Stored items
Content starts

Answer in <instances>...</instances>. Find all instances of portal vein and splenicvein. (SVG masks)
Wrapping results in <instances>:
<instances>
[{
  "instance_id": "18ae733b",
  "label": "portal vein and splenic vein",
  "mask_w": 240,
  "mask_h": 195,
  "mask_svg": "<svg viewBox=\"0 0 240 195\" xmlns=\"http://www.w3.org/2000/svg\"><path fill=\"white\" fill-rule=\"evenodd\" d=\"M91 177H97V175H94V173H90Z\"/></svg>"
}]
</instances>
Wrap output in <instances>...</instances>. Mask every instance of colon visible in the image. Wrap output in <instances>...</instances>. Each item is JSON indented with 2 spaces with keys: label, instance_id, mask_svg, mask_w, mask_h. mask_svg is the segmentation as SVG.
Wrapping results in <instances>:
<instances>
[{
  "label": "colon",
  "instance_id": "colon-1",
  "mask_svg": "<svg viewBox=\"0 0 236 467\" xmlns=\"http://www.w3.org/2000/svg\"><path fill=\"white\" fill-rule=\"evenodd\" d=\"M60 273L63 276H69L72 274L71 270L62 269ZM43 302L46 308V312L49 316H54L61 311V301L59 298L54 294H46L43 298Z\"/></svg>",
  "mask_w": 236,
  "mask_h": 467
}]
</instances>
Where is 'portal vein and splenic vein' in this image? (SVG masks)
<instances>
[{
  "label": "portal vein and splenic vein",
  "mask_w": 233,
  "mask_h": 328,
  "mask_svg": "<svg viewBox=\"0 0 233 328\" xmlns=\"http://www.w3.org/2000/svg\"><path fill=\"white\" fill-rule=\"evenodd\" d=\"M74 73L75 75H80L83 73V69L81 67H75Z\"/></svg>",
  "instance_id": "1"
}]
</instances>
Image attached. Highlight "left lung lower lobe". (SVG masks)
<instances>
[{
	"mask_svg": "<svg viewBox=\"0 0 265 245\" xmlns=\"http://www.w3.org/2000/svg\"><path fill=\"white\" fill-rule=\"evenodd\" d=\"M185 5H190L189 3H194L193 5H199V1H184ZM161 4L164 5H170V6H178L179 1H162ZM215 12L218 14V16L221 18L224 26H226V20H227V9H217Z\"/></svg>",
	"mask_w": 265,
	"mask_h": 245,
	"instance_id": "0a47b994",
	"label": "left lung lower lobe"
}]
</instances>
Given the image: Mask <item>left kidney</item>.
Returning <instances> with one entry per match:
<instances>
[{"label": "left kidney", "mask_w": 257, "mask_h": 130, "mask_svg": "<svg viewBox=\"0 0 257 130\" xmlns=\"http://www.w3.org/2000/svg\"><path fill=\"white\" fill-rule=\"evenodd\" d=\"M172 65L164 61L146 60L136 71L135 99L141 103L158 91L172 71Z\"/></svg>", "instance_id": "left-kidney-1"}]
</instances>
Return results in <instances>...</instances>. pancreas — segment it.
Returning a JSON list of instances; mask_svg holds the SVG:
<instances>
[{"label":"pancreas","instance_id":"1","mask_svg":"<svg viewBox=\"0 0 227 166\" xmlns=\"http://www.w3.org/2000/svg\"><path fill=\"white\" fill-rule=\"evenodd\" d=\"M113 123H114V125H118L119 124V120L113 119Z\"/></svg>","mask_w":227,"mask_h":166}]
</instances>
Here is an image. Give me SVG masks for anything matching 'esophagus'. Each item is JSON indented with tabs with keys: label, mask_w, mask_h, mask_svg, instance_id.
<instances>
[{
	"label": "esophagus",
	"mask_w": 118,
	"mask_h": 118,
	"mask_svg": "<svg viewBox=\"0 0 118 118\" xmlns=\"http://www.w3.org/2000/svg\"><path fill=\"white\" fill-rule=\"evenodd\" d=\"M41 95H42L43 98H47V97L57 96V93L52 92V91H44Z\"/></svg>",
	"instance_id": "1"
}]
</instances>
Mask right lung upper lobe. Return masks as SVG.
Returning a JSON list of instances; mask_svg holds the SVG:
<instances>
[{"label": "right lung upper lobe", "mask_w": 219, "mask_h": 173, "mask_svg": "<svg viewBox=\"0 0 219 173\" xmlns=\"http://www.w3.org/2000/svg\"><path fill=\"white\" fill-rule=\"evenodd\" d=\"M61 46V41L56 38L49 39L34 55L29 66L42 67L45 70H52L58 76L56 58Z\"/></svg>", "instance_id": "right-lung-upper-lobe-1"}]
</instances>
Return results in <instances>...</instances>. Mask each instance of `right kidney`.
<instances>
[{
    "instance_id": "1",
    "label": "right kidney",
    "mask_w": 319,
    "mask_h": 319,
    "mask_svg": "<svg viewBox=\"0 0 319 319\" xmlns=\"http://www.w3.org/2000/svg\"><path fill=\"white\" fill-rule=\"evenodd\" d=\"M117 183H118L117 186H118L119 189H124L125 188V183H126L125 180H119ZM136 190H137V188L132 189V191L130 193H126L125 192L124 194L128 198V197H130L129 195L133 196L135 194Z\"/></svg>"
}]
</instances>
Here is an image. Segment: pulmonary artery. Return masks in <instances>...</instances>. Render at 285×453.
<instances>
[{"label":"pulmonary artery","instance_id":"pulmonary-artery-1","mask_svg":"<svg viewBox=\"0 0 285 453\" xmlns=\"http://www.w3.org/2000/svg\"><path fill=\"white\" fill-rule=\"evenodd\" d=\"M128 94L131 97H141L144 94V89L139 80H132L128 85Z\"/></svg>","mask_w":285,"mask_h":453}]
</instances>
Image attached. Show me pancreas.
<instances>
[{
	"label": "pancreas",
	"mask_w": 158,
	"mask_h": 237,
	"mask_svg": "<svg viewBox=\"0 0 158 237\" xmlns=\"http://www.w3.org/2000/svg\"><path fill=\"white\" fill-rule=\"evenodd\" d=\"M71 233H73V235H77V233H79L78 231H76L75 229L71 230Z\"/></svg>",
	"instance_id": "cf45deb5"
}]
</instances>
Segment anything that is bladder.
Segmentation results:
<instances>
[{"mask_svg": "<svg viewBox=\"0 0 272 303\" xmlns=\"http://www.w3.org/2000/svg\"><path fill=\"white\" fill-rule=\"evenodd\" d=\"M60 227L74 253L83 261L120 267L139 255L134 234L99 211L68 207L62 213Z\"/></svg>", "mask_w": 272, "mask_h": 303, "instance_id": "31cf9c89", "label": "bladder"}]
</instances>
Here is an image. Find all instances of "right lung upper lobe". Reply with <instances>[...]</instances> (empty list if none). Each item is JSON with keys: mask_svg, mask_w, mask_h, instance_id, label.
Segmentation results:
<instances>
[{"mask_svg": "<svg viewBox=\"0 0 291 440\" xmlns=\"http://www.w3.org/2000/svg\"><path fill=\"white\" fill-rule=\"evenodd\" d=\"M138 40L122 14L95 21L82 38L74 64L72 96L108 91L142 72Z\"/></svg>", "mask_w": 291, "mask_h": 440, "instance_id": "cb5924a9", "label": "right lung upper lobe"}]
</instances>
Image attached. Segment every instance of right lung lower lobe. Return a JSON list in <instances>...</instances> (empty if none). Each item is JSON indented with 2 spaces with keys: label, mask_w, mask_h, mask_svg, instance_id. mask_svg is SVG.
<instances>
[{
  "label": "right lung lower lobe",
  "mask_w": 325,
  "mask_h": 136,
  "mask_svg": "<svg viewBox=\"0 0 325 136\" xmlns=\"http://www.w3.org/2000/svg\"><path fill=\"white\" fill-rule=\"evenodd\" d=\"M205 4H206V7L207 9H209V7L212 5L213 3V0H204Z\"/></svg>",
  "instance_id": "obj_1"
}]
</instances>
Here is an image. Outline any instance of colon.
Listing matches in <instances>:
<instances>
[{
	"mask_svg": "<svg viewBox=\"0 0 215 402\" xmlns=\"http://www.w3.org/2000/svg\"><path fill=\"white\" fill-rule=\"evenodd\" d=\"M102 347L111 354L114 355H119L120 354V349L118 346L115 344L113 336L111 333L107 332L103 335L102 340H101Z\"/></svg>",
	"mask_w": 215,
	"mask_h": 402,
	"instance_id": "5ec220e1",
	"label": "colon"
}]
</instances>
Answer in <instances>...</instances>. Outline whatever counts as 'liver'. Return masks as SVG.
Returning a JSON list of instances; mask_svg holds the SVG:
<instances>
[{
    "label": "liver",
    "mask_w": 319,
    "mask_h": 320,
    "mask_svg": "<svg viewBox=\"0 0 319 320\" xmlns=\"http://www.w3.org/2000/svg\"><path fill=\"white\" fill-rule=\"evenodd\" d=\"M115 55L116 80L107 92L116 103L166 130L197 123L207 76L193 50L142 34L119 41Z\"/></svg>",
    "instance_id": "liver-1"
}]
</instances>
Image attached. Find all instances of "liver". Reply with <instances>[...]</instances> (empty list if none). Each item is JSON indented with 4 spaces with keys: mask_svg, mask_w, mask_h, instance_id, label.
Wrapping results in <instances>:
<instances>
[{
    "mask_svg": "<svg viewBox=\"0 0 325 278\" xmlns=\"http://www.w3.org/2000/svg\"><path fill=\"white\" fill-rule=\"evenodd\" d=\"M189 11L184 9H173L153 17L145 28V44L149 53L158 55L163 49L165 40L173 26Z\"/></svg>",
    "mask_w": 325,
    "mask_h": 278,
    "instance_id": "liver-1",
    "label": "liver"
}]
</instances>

Content ends

» WHAT YOU NEED TO DO:
Return every line from the one holding "Image attached. Find" through the end of the data, exactly as it appears, with both ends kept and nothing else.

» EXERCISE SOLUTION:
Image attached. Find all instances of "liver". Reply with <instances>[...]</instances> (empty list if none). Each item is JSON indented with 4 spaces with keys: mask_svg, mask_w, mask_h, instance_id, label.
Wrapping results in <instances>:
<instances>
[{
    "mask_svg": "<svg viewBox=\"0 0 325 278\" xmlns=\"http://www.w3.org/2000/svg\"><path fill=\"white\" fill-rule=\"evenodd\" d=\"M189 11L184 9H173L153 17L145 28V44L149 53L158 55L163 49L165 40L173 26Z\"/></svg>",
    "mask_w": 325,
    "mask_h": 278,
    "instance_id": "liver-1",
    "label": "liver"
}]
</instances>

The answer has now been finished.